(Stored items)

==========

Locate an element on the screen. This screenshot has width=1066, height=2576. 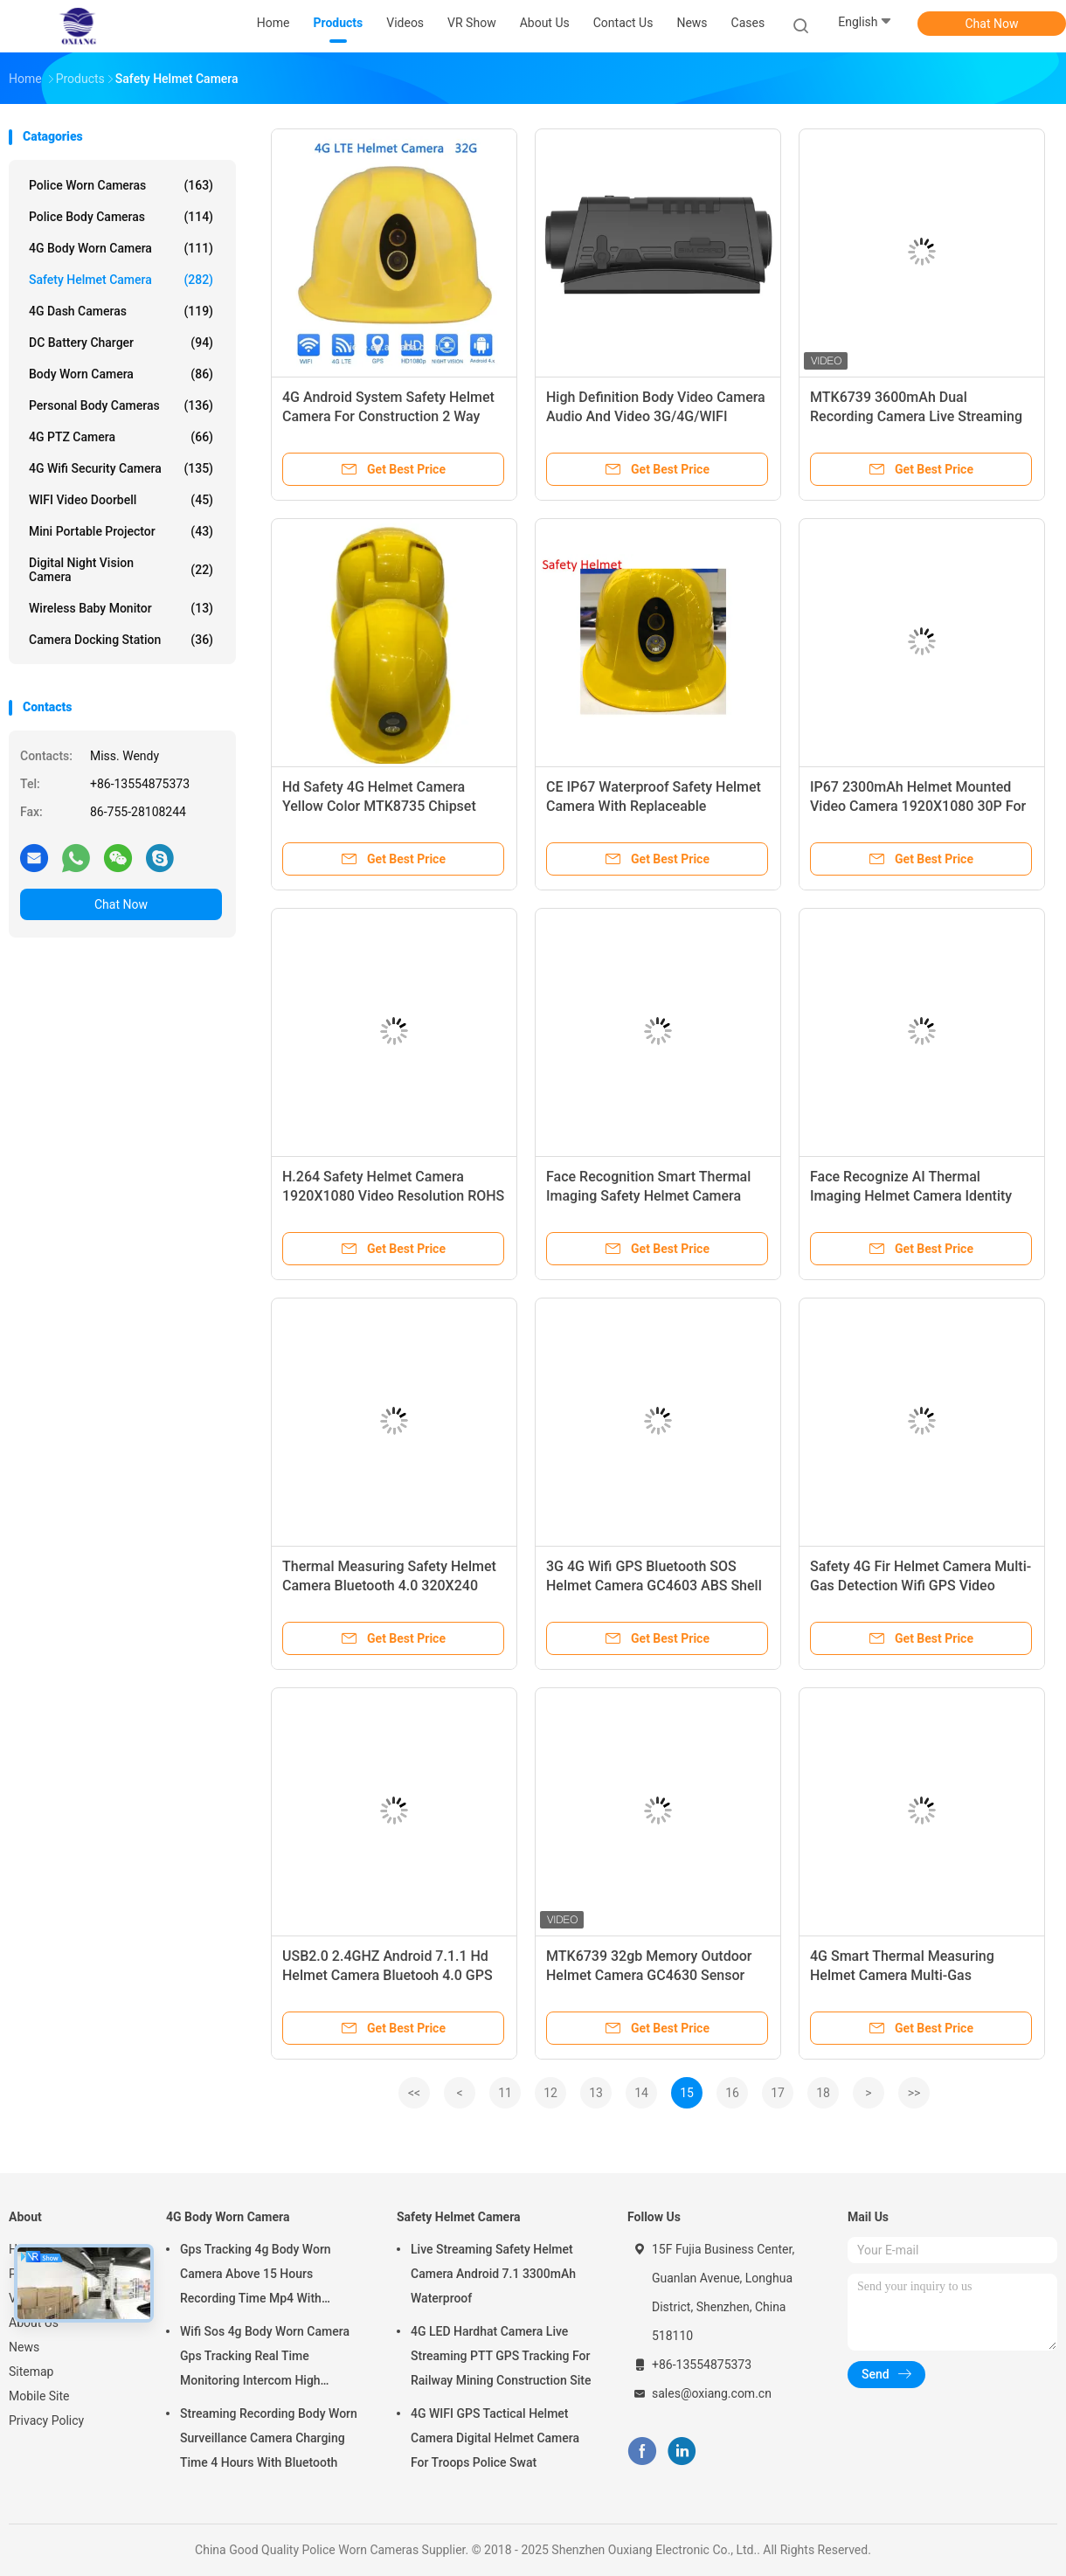
Hd Safety 4G Helmet Camera Yellow Color MTK8735 Chipset Replaceable 3300MAh Battery is located at coordinates (379, 806).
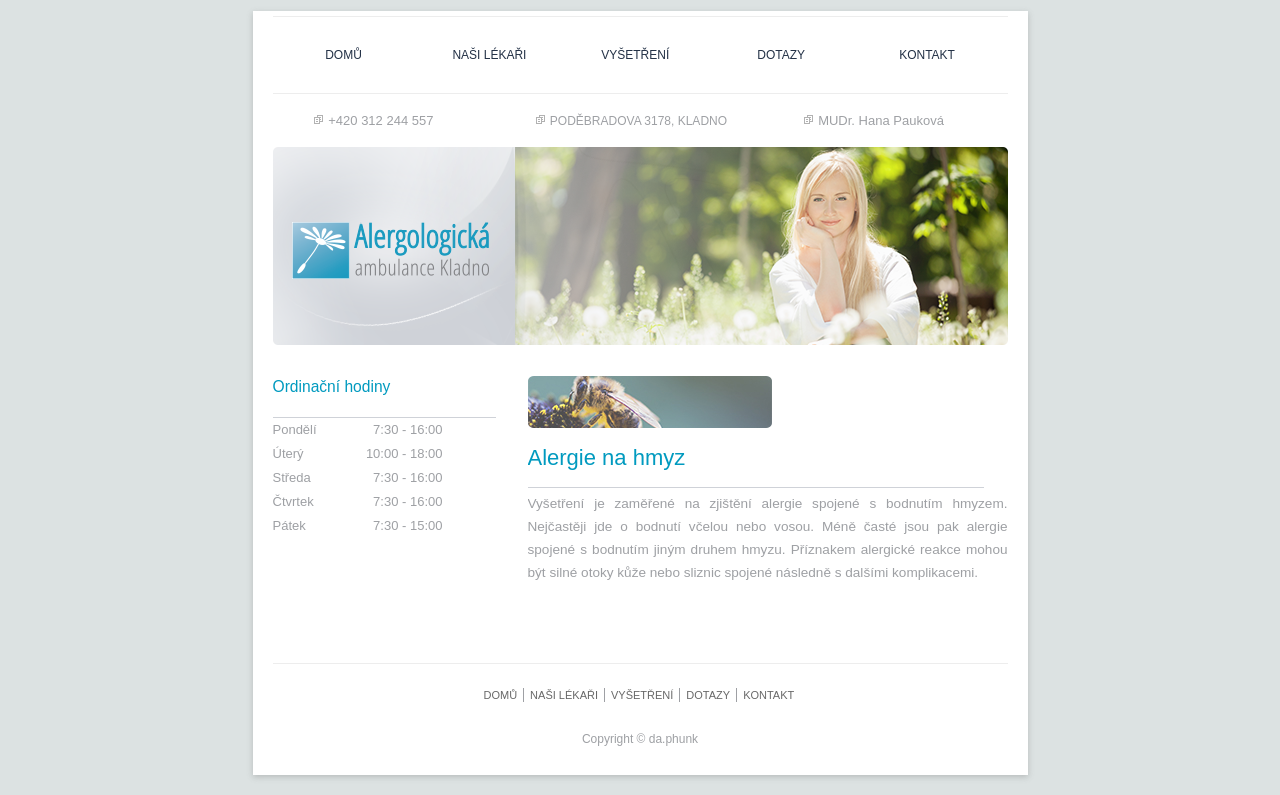  Describe the element at coordinates (343, 55) in the screenshot. I see `Domů` at that location.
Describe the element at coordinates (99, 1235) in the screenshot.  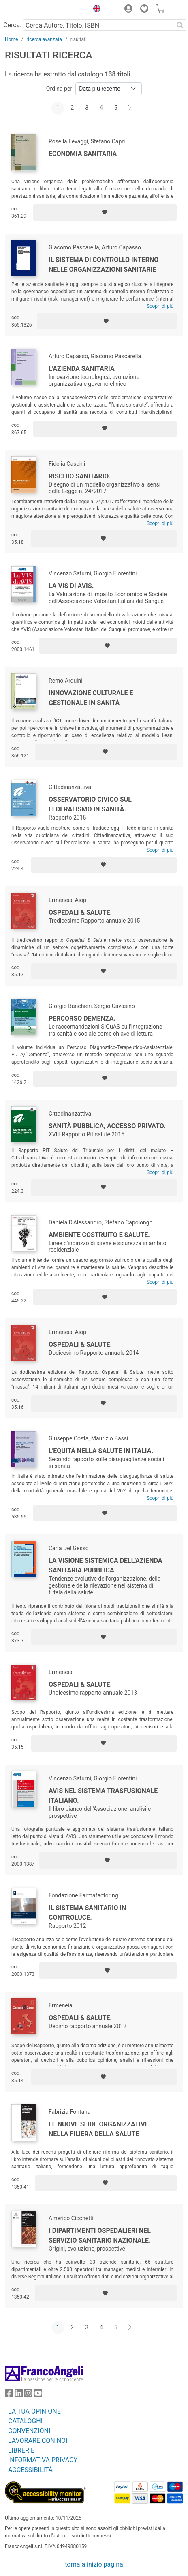
I see `Ambiente costruito e salute.` at that location.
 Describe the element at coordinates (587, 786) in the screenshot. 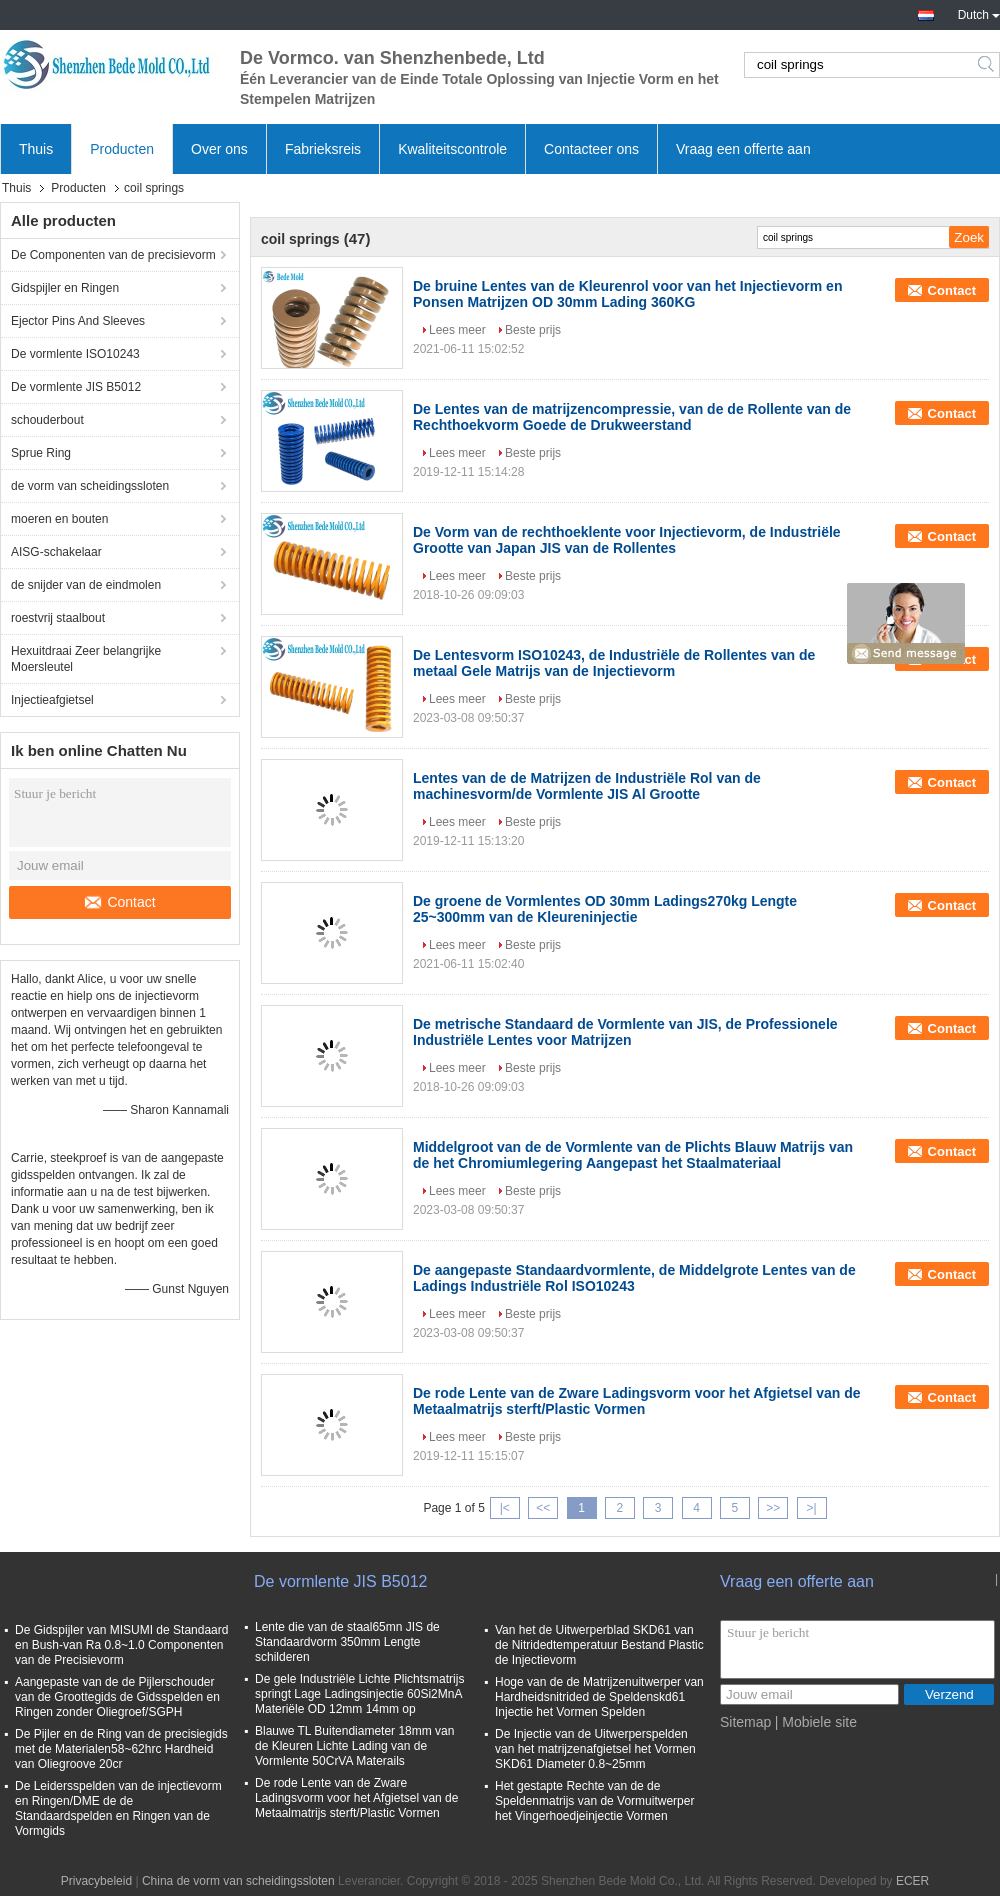

I see `Lentes van de de Matrijzen de Industriële Rol van de machinesvorm/de Vormlente JIS Al Grootte` at that location.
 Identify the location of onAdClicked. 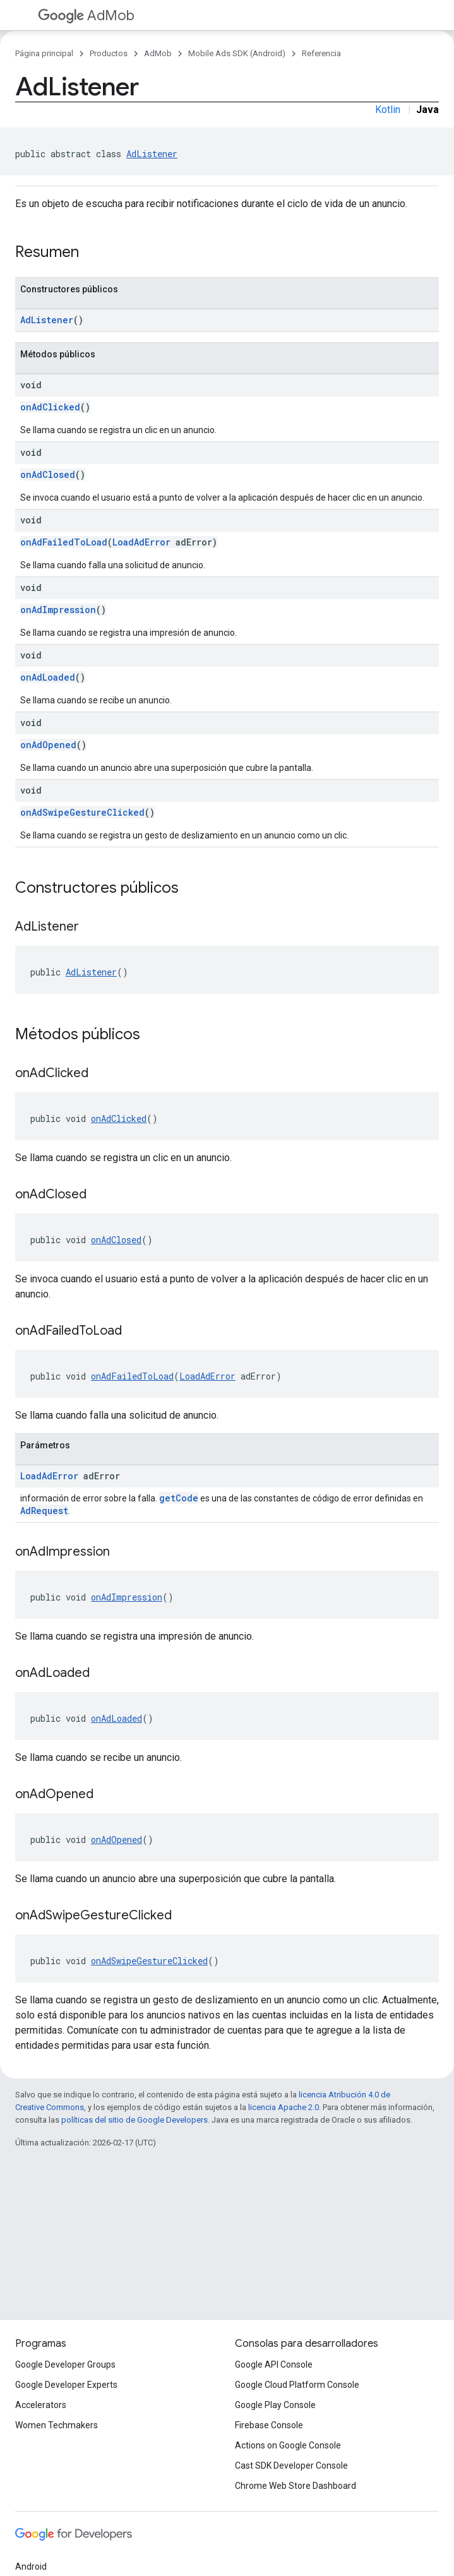
(50, 407).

==========

▶ _WHAT YOU HAVE TO DO_
Without the pictures, repeat every record above exactly as written.

▶ _SOLUTION_
Locate an element on the screen. This screenshot has width=1066, height=2576. 
Hd Safety 4G Helmet Camera Yellow Color MTK8735 Chipset Replaceable 3300MAh Battery is located at coordinates (379, 806).
  Describe the element at coordinates (343, 55) in the screenshot. I see `Domů` at that location.
Describe the element at coordinates (99, 1235) in the screenshot.  
I see `Ambiente costruito e salute.` at that location.
 Describe the element at coordinates (587, 786) in the screenshot. 

I see `Lentes van de de Matrijzen de Industriële Rol van de machinesvorm/de Vormlente JIS Al Grootte` at that location.
 Identify the location of onAdClicked. 
(50, 407).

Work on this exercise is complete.